Abstract
Abstract. To understand the Korean Peninsula's carbon dioxide (CO2) emissions and sinks as well as those of the surrounding region, we used 70 flask-air samples collected during May 2014 to August 2016 at Anmyeondo (AMY; 36.53∘ N, 126.32∘ E; 46 m a.s.l.) World Meteorological Organization (WMO) Global Atmosphere Watch (GAW) station, located on the west coast of South Korea, for analysis of observed 14C in atmospheric CO2 as a tracer of fossil fuel CO2 contribution (Cff). Observed 14C ∕ C ratios in CO2 (reported as Δ values) at AMY varied from −59.5 ‰ to 23.1 ‰, with a measurement uncertainty of ±1.8 ‰. The derived mean value Cff of (9.7±7.8) µmol mol−1 (1σ) is greater than that found in earlier observations from Tae-Ahn Peninsula (TAP; 36.73∘ N, 126.13∘ E; 20 m a.s.l., 28 km away from AMY) of (4.4±5.7) µmol mol−1 from 2004 to 2010. The enhancement above background mole fractions of sulfur hexafluoride (Δx(SF6)) and carbon monoxide (Δx(CO)) correlate strongly with Cff (r>0.7) and appear to be good proxies for fossil fuel CO2 at regional and continental scales. Samples originating from the Asian continent had greater Δx(CO) : Cff(RCO) values, (29±8) to (36±2) nmol µmol−1, than in Korean Peninsula local air ((8±2) nmol µmol−1). Air masses originating in China showed (1.6±0.4) to (2.0±0.1) times greater RCO than a bottom-up inventory, suggesting that China's CO emissions are underestimated in the inventory, while observed RSF6 values are 2–3 times greater than inventories for both China and South Korea.
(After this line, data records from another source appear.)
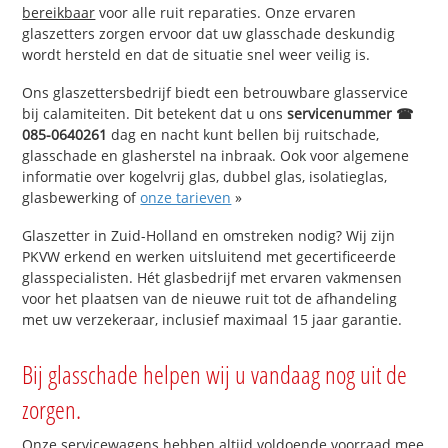
bereikbaar
voor alle ruit reparaties. Onze ervaren
glaszetters zorgen ervoor dat uw glasschade deskundig
wordt hersteld en dat de situatie snel weer veilig is.
Ons glaszettersbedrijf biedt een betrouwbare glasservice
bij calamiteiten. Dit betekent dat u ons
servicenummer ☎
085-0640261
dag en nacht kunt bellen bij ruitschade,
glasschade en glasherstel na inbraak. Ook voor algemene
informatie over kogelvrij glas, dubbel glas, isolatieglas,
glasbewerking of
onze tarieven
»
Glaszetter in Zuid-Holland en omstreken nodig? Wij zijn
PKVW erkend en werken uitsluitend met gecertificeerde
glasspecialisten. Hét glasbedrijf met ervaren vakmensen
voor het plaatsen van de nieuwe ruit tot de afhandeling
met uw verzekeraar, inclusief maximaal 15 jaar garantie.
Bij glasschade helpen wij u vandaag nog uit de
zorgen.
Onze servicewagens hebben altijd voldoende voorraad mee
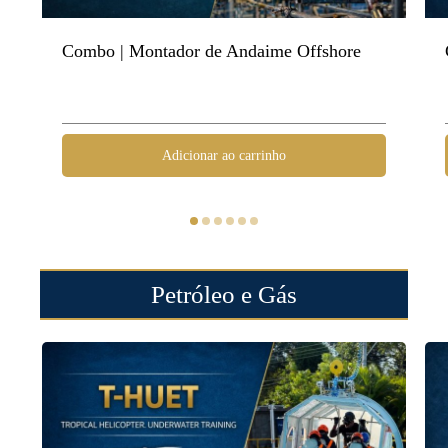
Combo | Montador de Andaime Offshore
Adicionar ao carrinho
Petróleo e Gás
However, RCO values derived from both inventories and observations have decreased relative to previous studies, indicating that combustion efficiency is increasing in both China and South Korea.
Highlights
Carbon dioxide (CO2) is the principle cause of climate change in the industrial era and has been increasing in the atmosphere at (2.4 ± 0.4) μmol mol−1 a−1 in the past decade globally
This study showed that observed CO2 at this site was often influenced by Chinese emissions, and the observed ratio of x(CO) : Cff (RCO) was greater than expected from bottom-up inventories
Regardless of the source, we find that Cbio contributes substantially to atmospheric CO2 enhancements at AMY in air masses affected by local and long-range transport, so when only CO2 enhancements above background are compared to bottom-up inventories, it can create a bias due to Cbio contributions
Summary
Carbon dioxide (CO2) is the principle cause of climate change in the industrial era and has been increasing in the atmosphere at (2.4 ± 0.4) μmol mol−1 a−1 in the past decade globally (where 0.4 is the standard deviation of annual growth rates; http://www.esrl.noaa.gov/gmd/ccgg/ trends/, last access: 6 December 2019). This increase is by release of CO2 from fossil fuel combustion that has been demonstrated through 14C analysis of tree rings from the last two centuries (Stuiver and Quay, 1981; Suess, 1955; Tans et al, 1979). Measurements of (14CO2) are important to test the effectiveness of emission reduction strategies to mitigate the rapid atmospheric CO2 increase, since they can partition observed CO2 enhancements, x(CO2), into fossil fuel CO2 (Cff) and biological CO2 (Cbio) components with high confidence (Turnbull et al, 2006)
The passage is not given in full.